# Entries shown
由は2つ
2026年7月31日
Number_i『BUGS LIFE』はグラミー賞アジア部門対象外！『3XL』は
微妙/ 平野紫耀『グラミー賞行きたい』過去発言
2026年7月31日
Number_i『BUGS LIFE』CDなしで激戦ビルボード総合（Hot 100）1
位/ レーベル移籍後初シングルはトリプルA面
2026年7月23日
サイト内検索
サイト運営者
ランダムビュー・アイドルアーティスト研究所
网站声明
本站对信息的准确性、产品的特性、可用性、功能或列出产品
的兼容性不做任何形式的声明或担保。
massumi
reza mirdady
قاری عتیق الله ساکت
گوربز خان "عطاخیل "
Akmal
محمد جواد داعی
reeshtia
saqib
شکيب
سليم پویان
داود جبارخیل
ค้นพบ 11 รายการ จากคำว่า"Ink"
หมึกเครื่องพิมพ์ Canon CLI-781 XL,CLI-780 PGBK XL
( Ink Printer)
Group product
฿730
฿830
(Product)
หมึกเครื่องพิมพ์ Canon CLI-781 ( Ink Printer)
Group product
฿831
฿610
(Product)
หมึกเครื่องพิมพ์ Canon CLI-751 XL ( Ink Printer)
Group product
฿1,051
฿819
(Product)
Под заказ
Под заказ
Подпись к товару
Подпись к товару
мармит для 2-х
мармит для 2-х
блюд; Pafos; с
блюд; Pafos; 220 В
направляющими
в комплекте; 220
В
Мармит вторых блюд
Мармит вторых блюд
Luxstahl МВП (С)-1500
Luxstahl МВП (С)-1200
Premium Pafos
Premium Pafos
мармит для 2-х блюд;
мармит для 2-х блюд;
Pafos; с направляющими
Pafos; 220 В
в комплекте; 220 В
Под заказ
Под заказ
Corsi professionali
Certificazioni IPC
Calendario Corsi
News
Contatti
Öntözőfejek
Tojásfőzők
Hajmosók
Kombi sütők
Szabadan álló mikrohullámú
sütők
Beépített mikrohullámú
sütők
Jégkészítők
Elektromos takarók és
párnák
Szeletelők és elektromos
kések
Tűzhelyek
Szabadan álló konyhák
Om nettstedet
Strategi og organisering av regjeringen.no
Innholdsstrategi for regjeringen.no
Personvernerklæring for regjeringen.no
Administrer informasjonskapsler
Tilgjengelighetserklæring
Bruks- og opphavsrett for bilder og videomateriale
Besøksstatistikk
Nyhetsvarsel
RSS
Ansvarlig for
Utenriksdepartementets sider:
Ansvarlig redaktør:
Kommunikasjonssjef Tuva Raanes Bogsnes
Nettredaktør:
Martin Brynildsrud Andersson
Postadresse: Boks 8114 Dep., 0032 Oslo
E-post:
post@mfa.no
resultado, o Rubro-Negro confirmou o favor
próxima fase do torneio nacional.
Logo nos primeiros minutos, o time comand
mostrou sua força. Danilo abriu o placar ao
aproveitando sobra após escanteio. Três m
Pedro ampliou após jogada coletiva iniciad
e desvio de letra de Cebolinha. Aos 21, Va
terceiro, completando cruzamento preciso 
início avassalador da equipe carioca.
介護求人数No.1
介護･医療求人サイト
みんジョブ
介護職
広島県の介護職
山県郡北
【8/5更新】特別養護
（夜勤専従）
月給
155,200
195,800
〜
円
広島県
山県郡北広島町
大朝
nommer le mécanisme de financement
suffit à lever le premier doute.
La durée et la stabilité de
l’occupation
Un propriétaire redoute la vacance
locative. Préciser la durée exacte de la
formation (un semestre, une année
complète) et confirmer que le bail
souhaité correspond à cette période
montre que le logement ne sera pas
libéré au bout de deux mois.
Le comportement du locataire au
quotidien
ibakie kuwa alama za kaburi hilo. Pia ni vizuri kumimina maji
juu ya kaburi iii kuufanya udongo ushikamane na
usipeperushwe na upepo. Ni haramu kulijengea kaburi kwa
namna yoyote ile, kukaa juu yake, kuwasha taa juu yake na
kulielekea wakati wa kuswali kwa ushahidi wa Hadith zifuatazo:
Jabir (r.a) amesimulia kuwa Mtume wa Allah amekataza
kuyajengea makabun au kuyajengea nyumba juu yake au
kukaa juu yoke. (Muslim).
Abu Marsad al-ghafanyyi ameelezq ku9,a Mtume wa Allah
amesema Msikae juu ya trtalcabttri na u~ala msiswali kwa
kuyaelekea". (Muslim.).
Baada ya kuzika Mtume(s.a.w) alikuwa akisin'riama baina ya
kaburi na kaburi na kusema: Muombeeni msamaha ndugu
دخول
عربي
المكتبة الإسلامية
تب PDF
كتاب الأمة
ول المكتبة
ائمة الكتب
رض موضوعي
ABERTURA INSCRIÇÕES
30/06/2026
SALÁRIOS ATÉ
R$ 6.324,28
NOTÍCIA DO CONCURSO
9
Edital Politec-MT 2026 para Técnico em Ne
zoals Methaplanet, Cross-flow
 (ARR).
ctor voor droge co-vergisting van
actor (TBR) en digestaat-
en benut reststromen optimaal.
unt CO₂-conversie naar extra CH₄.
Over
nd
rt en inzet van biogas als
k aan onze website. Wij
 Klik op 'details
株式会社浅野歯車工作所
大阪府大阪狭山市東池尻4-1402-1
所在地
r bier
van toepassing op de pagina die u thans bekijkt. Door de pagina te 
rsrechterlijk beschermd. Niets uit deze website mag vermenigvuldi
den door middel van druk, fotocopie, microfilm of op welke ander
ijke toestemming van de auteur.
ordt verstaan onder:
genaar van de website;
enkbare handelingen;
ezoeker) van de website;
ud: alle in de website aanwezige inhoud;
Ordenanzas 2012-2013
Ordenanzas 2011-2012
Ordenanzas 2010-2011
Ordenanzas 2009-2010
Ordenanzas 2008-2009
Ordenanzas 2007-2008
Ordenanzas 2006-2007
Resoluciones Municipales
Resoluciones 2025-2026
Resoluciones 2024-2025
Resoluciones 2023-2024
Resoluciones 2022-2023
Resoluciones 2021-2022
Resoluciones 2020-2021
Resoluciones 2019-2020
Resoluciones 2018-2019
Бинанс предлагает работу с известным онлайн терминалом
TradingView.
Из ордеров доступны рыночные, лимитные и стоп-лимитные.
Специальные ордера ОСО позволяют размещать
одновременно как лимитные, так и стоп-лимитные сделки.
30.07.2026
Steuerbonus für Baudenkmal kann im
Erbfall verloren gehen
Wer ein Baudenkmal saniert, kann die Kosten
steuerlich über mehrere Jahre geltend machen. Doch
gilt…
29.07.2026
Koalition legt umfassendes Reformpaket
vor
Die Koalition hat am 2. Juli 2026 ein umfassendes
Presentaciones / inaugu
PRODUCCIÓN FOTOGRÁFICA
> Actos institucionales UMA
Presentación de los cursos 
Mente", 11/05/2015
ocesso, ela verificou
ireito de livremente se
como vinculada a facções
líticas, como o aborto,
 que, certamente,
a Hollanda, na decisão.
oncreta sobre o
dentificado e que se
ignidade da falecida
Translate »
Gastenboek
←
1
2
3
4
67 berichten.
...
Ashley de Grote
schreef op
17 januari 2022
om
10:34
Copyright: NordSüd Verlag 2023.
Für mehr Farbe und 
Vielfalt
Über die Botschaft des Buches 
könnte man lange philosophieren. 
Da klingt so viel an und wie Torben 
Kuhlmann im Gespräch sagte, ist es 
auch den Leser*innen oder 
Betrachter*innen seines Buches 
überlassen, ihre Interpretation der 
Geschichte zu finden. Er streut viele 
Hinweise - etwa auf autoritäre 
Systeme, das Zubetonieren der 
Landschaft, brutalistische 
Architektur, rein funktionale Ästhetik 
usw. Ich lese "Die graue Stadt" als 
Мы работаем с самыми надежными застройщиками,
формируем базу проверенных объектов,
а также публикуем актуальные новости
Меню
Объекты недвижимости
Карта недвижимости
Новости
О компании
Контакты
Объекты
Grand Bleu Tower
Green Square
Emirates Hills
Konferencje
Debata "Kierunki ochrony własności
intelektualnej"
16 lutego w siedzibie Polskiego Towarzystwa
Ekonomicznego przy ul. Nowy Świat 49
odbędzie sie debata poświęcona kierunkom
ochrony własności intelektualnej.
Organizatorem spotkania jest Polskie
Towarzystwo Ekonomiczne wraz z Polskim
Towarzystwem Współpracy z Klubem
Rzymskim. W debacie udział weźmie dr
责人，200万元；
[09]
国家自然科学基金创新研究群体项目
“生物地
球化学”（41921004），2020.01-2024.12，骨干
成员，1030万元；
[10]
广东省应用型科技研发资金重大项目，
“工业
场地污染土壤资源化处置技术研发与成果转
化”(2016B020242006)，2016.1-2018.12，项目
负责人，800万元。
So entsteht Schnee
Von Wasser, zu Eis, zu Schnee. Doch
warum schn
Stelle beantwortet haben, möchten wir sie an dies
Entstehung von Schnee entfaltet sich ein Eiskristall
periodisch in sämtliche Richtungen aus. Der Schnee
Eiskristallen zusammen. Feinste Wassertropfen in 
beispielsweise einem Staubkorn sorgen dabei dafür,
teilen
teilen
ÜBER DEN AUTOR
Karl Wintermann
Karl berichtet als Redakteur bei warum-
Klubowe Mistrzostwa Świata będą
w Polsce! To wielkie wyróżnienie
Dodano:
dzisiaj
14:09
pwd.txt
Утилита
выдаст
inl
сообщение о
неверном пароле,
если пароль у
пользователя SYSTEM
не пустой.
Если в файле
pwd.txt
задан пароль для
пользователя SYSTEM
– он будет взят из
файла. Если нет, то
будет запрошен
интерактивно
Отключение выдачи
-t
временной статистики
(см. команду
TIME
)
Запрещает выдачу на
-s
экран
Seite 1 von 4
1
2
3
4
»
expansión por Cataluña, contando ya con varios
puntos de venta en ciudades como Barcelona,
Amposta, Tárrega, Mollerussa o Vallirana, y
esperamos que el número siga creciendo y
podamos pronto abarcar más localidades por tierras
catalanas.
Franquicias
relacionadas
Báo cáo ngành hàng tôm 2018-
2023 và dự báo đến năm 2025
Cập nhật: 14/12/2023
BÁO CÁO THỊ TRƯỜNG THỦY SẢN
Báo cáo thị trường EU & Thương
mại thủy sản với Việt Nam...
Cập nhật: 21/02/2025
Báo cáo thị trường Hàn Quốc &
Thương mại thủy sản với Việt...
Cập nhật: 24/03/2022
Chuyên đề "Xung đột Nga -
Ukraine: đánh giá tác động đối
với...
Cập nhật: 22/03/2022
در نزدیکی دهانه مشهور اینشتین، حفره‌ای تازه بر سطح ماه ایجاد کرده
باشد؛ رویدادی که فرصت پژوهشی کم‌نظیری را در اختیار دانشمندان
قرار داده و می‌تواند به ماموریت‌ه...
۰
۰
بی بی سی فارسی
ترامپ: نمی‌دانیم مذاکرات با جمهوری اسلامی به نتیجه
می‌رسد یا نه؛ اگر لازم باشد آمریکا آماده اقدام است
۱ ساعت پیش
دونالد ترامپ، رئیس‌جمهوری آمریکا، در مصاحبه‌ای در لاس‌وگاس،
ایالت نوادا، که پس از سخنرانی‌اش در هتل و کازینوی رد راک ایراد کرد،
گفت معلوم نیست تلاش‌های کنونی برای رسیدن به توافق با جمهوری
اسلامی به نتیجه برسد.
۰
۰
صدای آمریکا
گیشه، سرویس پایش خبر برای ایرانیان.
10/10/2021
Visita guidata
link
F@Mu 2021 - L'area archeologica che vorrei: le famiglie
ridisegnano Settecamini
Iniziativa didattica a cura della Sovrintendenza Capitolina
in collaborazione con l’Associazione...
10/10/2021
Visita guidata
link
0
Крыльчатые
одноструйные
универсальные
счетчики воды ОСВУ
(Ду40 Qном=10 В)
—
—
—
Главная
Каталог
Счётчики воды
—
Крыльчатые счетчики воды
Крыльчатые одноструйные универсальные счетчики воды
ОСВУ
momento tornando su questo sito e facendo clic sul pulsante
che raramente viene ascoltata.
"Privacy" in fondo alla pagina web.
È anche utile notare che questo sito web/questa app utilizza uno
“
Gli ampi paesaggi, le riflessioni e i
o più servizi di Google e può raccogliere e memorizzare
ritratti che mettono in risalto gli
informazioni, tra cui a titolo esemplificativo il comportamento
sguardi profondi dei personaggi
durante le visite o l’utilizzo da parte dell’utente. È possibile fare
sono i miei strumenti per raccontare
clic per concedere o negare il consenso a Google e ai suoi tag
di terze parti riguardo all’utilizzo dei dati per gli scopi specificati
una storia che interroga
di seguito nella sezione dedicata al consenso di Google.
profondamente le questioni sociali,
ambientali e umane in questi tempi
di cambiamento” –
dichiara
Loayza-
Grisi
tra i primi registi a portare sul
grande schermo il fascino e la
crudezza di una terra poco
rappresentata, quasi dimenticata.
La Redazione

# How to complete this task
Report only the number of lines in the records that include the word "Muslim".

# Output below
2